Understanding the Bud Tip Progenitor Cell Niche During Human Lung Development

Abstract

Human development is a complex but fascinating process by which a single fertilized egg grows into three tissue layers, giving rise to diverse organs and tissues that each have unique developmental requirements. Stem and progenitor cells are at the heart of development, whereby they self-renew and make cell fate decisions to create the array of cells that make up an entire organism. The mechanisms that control cell fate are critical for understanding how normal development takes place and how genetic abnormalities, premature birth, and environmental factors influence development. A subset of stem and progenitor cells persist into adulthood and often use regulatory mechanisms that are similar to those used during fetal development, so understanding how stem and progenitor cells are controlled is also important for adult tissue repair following injury and for developing cellular therapies for diseases.
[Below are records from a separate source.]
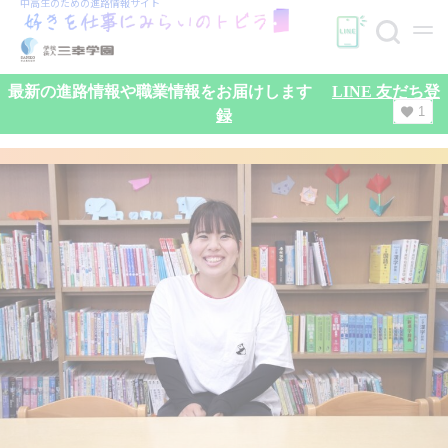
中高生のための
進路情報サイト
最新の進路情報や職業情報をお届けします
LINE 友だち登
1
録
検索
The respiratory epithelium is specified from the ventral-anterior aspect of a common endoderm-derived gut tube, which gives rise to a specialized lung progenitor. These ‘bud tip progenitors’ are maintained through lung development and give rise to all cell types lining the lungs. Bud tip progenitors are regulated by reciprocal signaling with surrounding mesenchyme; however, mesenchymal heterogeneity and function in the developing human lung is poorly understood. The first portion of research in this thesis explores how bud tip progenitors are regulated by mesenchymal cells in their niche. To address this, we interrogated single-cell RNA sequencing data from multiple human lung specimens and identified a mesenchymal cell population present that is highly enriched for expression of the WNT agonist RSPO2. We found that adjacent bud tip progenitors are enriched for the RSPO2 receptor LGR5. Functional experiments using organoid models, explant cultures, and FACS-isolated RSPO2+ mesenchyme show that RSPO2 is a critical niche cue that acts through LGR5 on bud tip progenitors to potentiate WNT signaling in bud tips, which is required for their maintenance and multipotency.

Animal models and human tissue have been instrumental in addressing questions pertaining to lung development; however, animal models limit the understanding of huma-specific biology and access to human tissue is limited and burdened by regulatory and ethical considerations. Overcoming many of these limitations are recent advances in iPSC-derived models of human development. The second portion of research in this thesis was aimed at developing an iPSC organoid model enriched with bud tip progenitor-like cells that faithfully recapitulates the bud tip progenitors found in the developing human lung. Building on prior work, we optimized a directed differentiation paradigm to generate spheroids with robust NKX2-1 expression. Spheroids were expanded into organoids that possessed bud tip progenitor-like cells, which increased in number over time. Single cell RNA-sequencing analysis revealed a high degree of transcriptional similarity between induced bud tip progenitors (iBTPs) and in vivo BTPs. Using FACS, iBTPs can be purified and expanded as induced bud tip progenitor organoids (iBTOs), which maintain an enriched population of bud tip progenitors. When iBTOs are directed to differentiate into airway or alveolar cell types using well-established methods, they give rise to organoids composed of organized airway or alveolar epithelium, respectively. Overall, the work in this thesis has increased our understanding in the bud tip progenitor niche influence cell fate decisions and has created an iPSC-derived bud tip progenitor organoid model that can be used to study human lung development.